London-based ETF issuer First Trust Global Portfolios has launched the First Trust US Equity Income UCITS ETF (UNCA) on Borsa Italiana, marking the first time the firm has issued an ETF on the Milan exchange.
Eric Anderson, senior vice president for Europe at First Trust Advisors, said: “We are very excited of our first listing on the Borsa Italiana and 23rd listing in Europe. The Borsa Italiana is one of the most important trading venues in Europe, and is a critical exchange for providing access to pan-European investors. With this new listing, First Trust is bringing attractive and high yielding US stocks to investors in Europe.”
Silvia Bosoni, head of ETFs listing at Borsa Italiana, added: “We are pleased to welcome First Trust during this important period of growth of the Italian ETF market. The inclusion of First Trust on Borsa Italiana is a tangible proof of the interest of US ETF issuers toward the European markets, and specifically for Italy that has positioned itself as a reference point in Europe thanks to the leadership on the number of contracts traded.”
The smart beta fund, which trades in euros and is income accumulating, tracks the Nasdaq US High Equity Income Index. The index utilizes a rules-based stock selection methodology with fundamental screens and a “plough-back”-based weighting methodology to objectively select dividend-paying stocks from the Nasdaq US Index.
Companies are selected from the Nasdaq US Index based on factors such as liquidity, dividend yield and dividend growth. To be eligible for inclusion in the index, companies must meet stringent eligibility criteria including having a long-term debt-to-assets ratio less than 75%, a three-year dividend-payout ratio less than 90% and positive free cash flow. Additionally, stocks ranked in the bottom quintile by return on assets are also excluded.
Eligible securities that pass the above screens are selected for inclusion and are weighted by plough back – net income minus dividends paid – subject to a maximum weight of 3%.
The index is divided into six separate sub-portfolios, each of which receives 16.7% of the total index weight. Each sub-portfolio is rebalanced and reconstituted on a separate semi-annual schedule so that one sub-portfolio is rebalanced each calendar month. The sub-portfolios are rebalanced to their ideal weights of 16.67% once a year in December.

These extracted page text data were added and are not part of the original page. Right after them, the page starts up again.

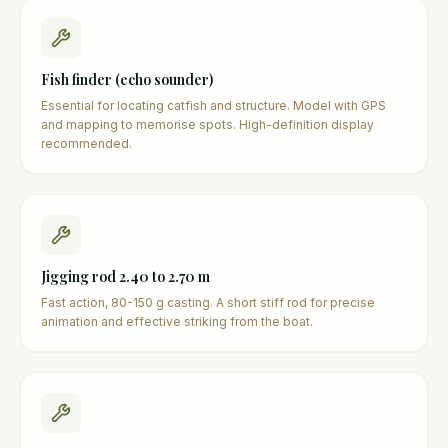
Fish finder (echo sounder)
Essential for locating catfish and structure. Model with GPS
and mapping to memorise spots. High-definition display
recommended.
Jigging rod 2.40 to 2.70 m
Fast action, 80-150 g casting. A short stiff rod for precise
animation and effective striking from the boat.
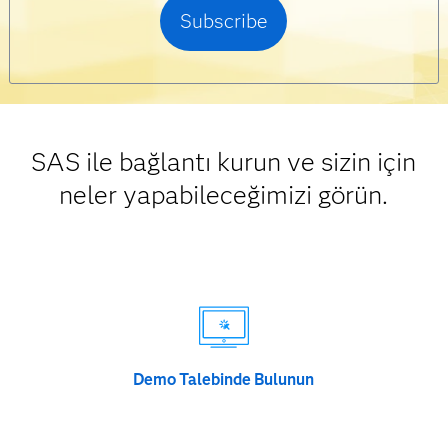
SAS ile bağlantı kurun ve sizin için
neler yapabileceğimizi görün.
Demo Talebinde Bulunun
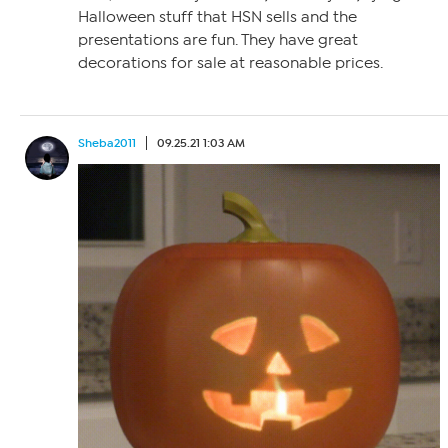
Halloween stuff that HSN sells and the
presentations are fun. They have great
decorations for sale at reasonable prices.
Sheba2011
09.25.21 1:03 AM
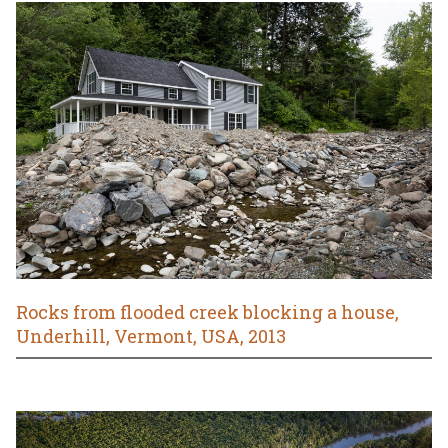
Rocks from flooded creek blocking a house,
Underhill, Vermont, USA, 2013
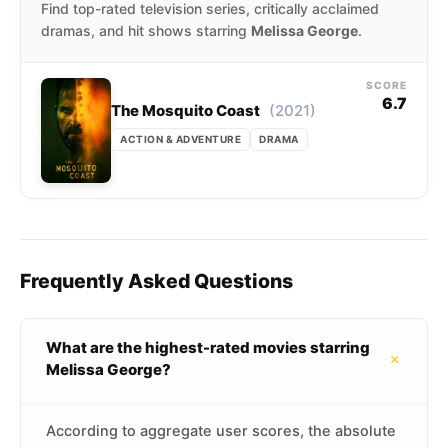
Find top-rated television series, critically acclaimed
dramas, and hit shows starring
Melissa George
.
SCORE
6.7
(2021)
The Mosquito Coast
ACTION & ADVENTURE
DRAMA
Frequently Asked Questions
What are the highest-rated movies starring
+
Melissa George?
According to aggregate user scores, the absolute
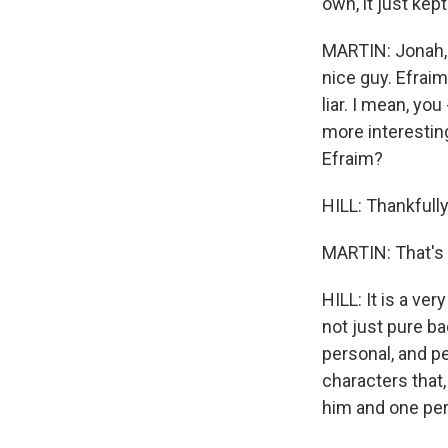
own, it just kep
MARTIN: Jonah, y
nice guy. Efraim
liar. I mean, yo
more interestin
Efraim?
HILL: Thankfully
MARTIN: That's 
HILL: It is a ve
not just pure ba
personal, and pe
characters that
him and one per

The fund currently has 88 constituents and its largest sector exposures are to consumer discretionary (20.5%), consumer staples (13.8%), information technology (12.2%), financials (11.2%) and utilities (11.0%). (Data as of 16 May 2017).
The fund’s total expense ratio (TER) is 0.55%.
The fund is available with a distributing share class on the London Stock Exchange, where it trades in GBP under the ticker UINC.